Material provided:

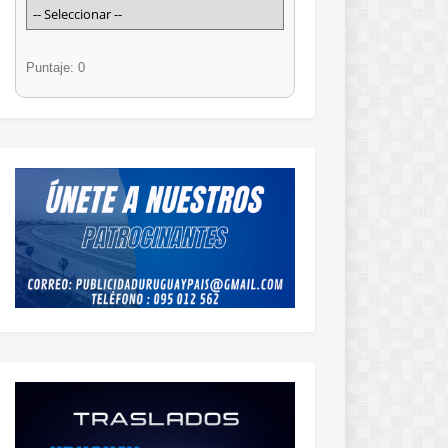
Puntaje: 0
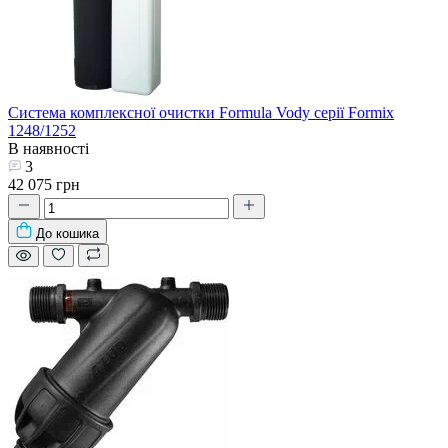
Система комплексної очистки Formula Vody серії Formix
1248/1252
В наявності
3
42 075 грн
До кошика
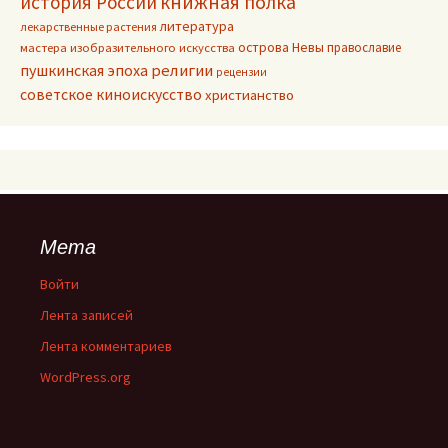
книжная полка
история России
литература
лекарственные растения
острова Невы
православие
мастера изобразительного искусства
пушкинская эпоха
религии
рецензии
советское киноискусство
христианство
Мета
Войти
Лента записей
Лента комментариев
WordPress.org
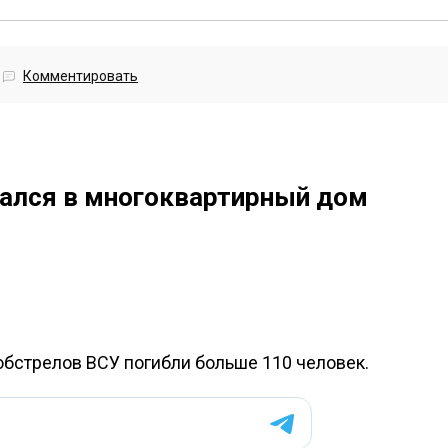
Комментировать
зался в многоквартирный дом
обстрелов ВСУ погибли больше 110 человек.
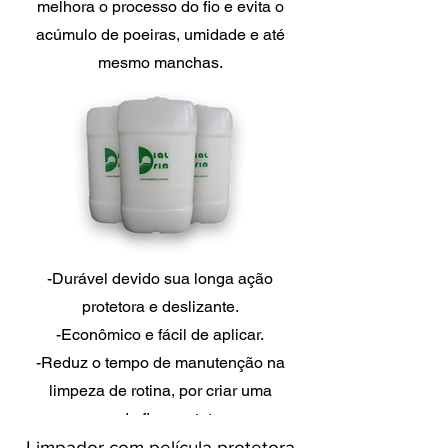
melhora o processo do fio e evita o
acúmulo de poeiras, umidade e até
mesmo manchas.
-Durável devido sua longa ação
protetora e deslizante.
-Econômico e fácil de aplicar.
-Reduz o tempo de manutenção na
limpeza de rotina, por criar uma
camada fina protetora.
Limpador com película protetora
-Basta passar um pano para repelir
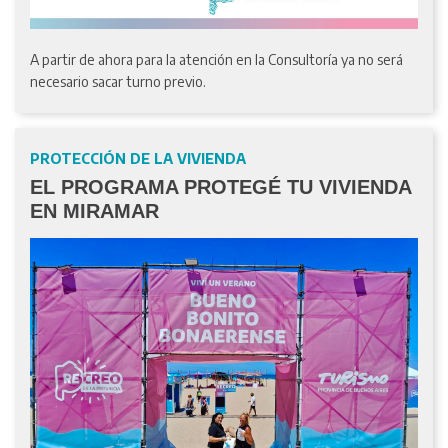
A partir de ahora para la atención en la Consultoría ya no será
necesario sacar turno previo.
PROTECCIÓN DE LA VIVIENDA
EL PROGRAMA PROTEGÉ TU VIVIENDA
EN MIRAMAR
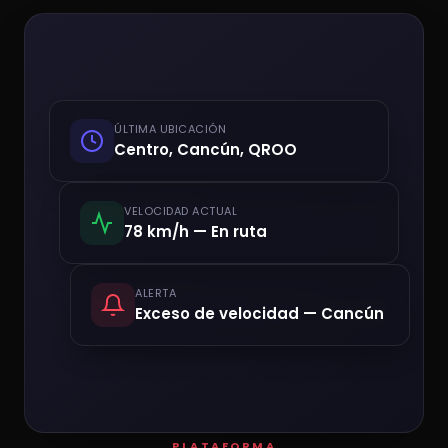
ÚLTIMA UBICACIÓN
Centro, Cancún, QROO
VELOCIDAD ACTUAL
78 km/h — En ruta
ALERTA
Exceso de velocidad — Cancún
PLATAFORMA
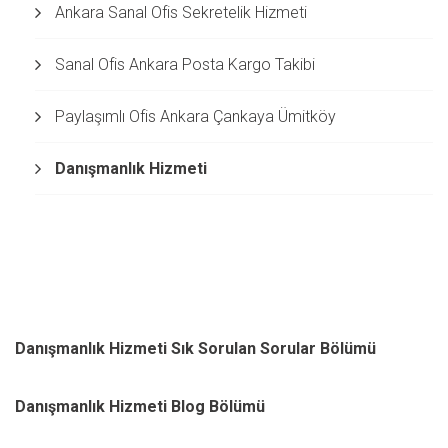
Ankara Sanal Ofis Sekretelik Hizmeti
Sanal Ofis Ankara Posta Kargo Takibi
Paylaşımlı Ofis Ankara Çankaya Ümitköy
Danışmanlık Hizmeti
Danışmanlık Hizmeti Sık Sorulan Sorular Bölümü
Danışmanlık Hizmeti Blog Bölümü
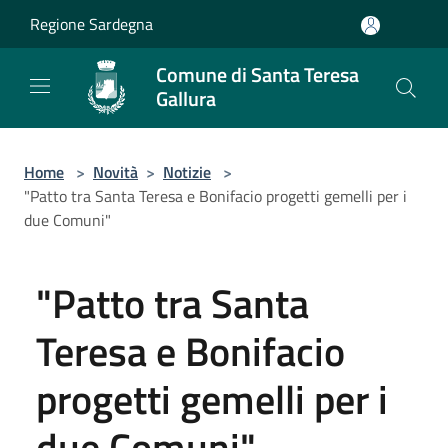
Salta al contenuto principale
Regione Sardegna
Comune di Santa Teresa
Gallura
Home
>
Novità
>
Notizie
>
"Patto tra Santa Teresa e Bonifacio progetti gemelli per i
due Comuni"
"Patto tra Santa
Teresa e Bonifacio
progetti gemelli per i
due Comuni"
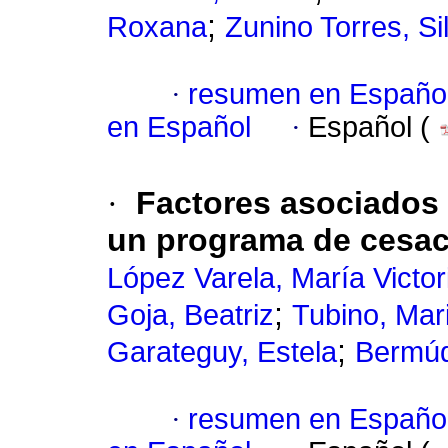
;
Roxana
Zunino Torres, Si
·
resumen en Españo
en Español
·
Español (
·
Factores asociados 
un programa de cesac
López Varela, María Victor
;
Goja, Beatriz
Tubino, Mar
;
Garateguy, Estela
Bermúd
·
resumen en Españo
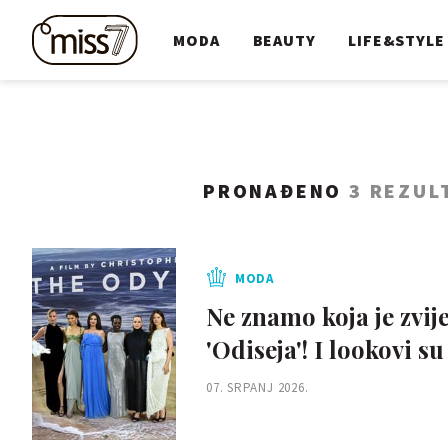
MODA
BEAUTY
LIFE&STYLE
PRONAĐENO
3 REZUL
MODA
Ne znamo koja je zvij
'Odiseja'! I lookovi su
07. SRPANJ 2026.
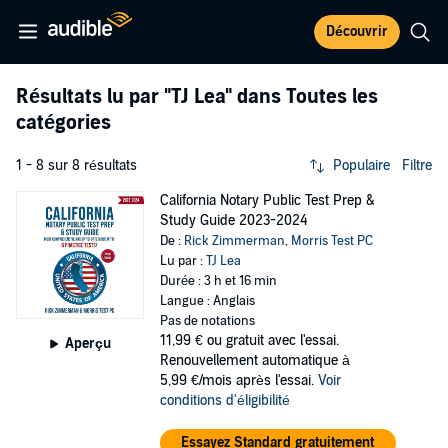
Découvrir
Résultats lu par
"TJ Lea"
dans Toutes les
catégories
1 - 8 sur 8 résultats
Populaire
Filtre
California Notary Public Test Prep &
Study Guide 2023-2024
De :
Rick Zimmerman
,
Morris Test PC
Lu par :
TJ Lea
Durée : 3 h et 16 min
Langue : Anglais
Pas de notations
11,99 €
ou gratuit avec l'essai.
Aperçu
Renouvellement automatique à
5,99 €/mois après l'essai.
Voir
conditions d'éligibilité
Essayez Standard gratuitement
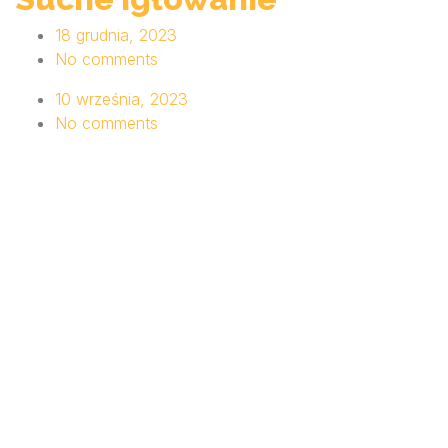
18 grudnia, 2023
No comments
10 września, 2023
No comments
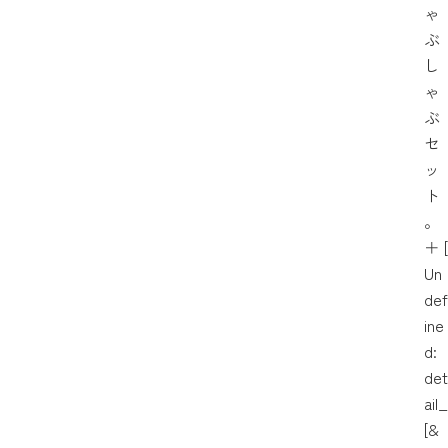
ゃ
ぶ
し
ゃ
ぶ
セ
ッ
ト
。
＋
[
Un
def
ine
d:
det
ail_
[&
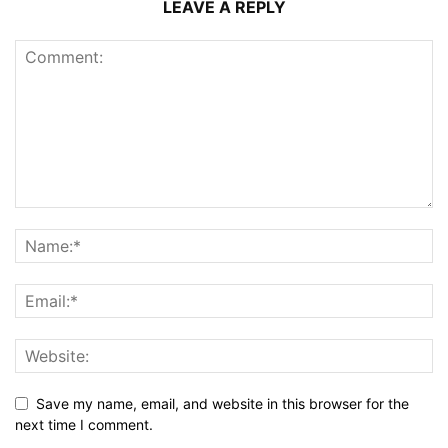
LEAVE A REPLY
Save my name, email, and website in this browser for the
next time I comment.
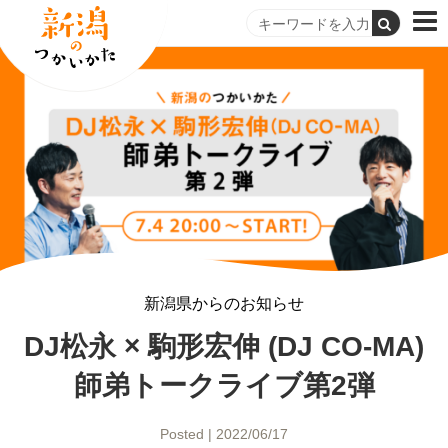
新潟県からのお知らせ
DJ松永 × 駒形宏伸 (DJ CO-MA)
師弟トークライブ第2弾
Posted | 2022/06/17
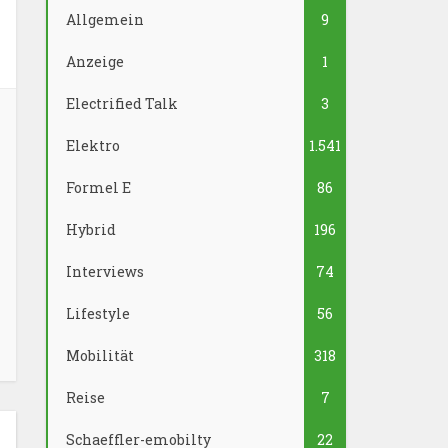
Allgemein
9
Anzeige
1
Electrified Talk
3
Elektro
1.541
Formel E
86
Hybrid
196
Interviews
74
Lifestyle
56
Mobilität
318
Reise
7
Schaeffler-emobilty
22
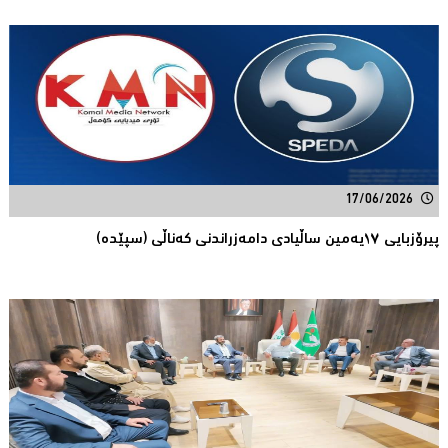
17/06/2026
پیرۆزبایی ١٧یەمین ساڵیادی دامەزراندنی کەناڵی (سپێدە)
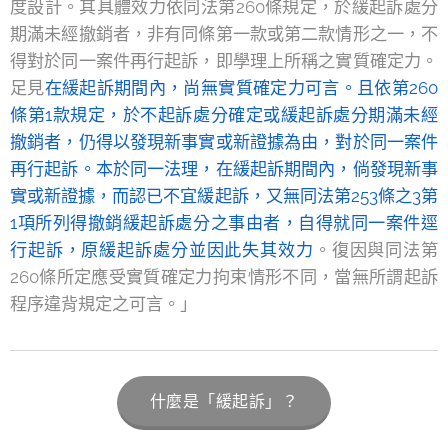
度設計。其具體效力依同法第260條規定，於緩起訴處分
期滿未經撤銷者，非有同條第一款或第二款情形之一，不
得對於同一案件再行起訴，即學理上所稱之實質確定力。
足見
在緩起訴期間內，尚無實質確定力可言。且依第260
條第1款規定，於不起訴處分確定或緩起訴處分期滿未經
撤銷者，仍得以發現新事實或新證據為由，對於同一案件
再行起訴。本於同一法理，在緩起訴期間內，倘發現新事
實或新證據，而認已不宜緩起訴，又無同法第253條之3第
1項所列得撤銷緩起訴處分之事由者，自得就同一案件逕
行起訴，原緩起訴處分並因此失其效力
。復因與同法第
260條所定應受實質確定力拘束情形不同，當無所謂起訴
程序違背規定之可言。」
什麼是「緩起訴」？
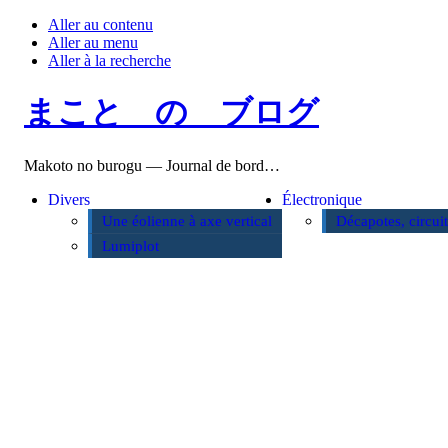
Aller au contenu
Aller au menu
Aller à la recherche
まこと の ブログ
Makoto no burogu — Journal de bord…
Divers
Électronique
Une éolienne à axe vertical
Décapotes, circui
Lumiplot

Task requirements: What you hand back should match the listing exactly, except that no pictures appear.

Result below:
Puntaje: 0
Система комплексної очистки Formula Vody серії Formix
1248/1252
В наявності
3
42 075 грн
До кошика
книжная полка
история России
литература
лекарственные растения
острова Невы
православие
мастера изобразительного искусства
пушкинская эпоха
религии
рецензии
советское киноискусство
христианство
Мета
Войти
Лента записей
Лента комментариев
WordPress.org
Комментировать
зался в многоквартирный дом
обстрелов ВСУ погибли больше 110 человек.
melhora o processo do fio e evita o
acúmulo de poeiras, umidade e até
mesmo manchas.
-Durável devido sua longa ação
protetora e deslizante.
-Econômico e fácil de aplicar.
-Reduz o tempo de manutenção na
limpeza de rotina, por criar uma
camada fina protetora.
Limpador com película protetora
-Basta passar um pano para repelir
A partir de ahora para la atención en la Consultoría ya no será
necesario sacar turno previo.
PROTECCIÓN DE LA VIVIENDA
EL PROGRAMA PROTEGÉ TU VIVIENDA
EN MIRAMAR
ÚLTIMA UBICACIÓN
Centro, Cancún, QROO
VELOCIDAD ACTUAL
78 km/h — En ruta
ALERTA
Exceso de velocidad — Cancún
PLATAFORMA
Ankara Sanal Ofis Sekretelik Hizmeti
Sanal Ofis Ankara Posta Kargo Takibi
Paylaşımlı Ofis Ankara Çankaya Ümitköy
Danışmanlık Hizmeti
Danışmanlık Hizmeti Sık Sorulan Sorular Bölümü
Danışmanlık Hizmeti Blog Bölümü
Salta al contenuto principale
Regione Sardegna
Comune di Santa Teresa
Gallura
Home
>
Novità
>
Notizie
>
"Patto tra Santa Teresa e Bonifacio progetti gemelli per i
due Comuni"
"Patto tra Santa
Teresa e Bonifacio
progetti gemelli per i
due Comuni"
;
Roxana
Zunino Torres, Si
·
resumen en Españo
en Español
·
Español (
·
Factores asociados 
un programa de cesac
López Varela, María Victor
;
Goja, Beatriz
Tubino, Mar
;
Garateguy, Estela
Bermúd
·
resumen en Españo
MODA
BEAUTY
LIFE&STYLE
PRONAĐENO
3 REZUL
MODA
Ne znamo koja je zvij
'Odiseja'! I lookovi su
07. SRPANJ 2026.
Découvrir
Résultats lu par
"TJ Lea"
dans Toutes les
catégories
1 - 8 sur 8 résultats
Populaire
Filtre
California Notary Public Test Prep &
Study Guide 2023-2024
De :
Rick Zimmerman
,
Morris Test PC
Lu par :
TJ Lea
Durée : 3 h et 16 min
Langue : Anglais
Pas de notations
11,99 €
ou gratuit avec l'essai.
Aperçu
Renouvellement automatique à
5,99 €/mois après l'essai.
Voir
conditions d'éligibilité
Essayez Standard gratuitement
18 grudnia, 2023
No comments
10 września, 2023
No comments
ゃ
ぶ
し
ゃ
ぶ
セ
ッ
ト
。
＋
[
Un
def
ine
d:
det
ail_
[&
LEAVE A REPLY
Save my name, email, and website in this browser for the
next time I comment.
新潟県からのお知らせ
DJ松永 × 駒形宏伸 (DJ CO-MA)
師弟トークライブ第2弾
Posted | 2022/06/17
Allgemein
9
Anzeige
1
Electrified Talk
3
Elektro
1.541
Formel E
86
Hybrid
196
Interviews
74
Lifestyle
56
Mobilität
318
Reise
7
Schaeffler-emobilty
22
17/06/2026
پیرۆزبایی ١٧یەمین ساڵیادی دامەزراندنی کەناڵی (سپێدە)
度設計。其具體效力依同法第260條規定，於緩起訴處分
期滿未經撤銷者，非有同條第一款或第二款情形之一，不
得對於同一案件再行起訴，即學理上所稱之實質確定力。
足見
在緩起訴期間內，尚無實質確定力可言。且依第260
條第1款規定，於不起訴處分確定或緩起訴處分期滿未經
撤銷者，仍得以發現新事實或新證據為由，對於同一案件
再行起訴。本於同一法理，在緩起訴期間內，倘發現新事
實或新證據，而認已不宜緩起訴，又無同法第253條之3第
1項所列得撤銷緩起訴處分之事由者，自得就同一案件逕
行起訴，原緩起訴處分並因此失其效力
。復因與同法第
260條所定應受實質確定力拘束情形不同，當無所謂起訴
程序違背規定之可言。」
什麼是「緩起訴」？
Aller au contenu
Aller au menu
Aller à la recherche
まこと の ブログ
Makoto no burogu — Journal de bord…
Divers
Électronique
Une éolienne à axe vertical
Décapotes, circui
Lumiplot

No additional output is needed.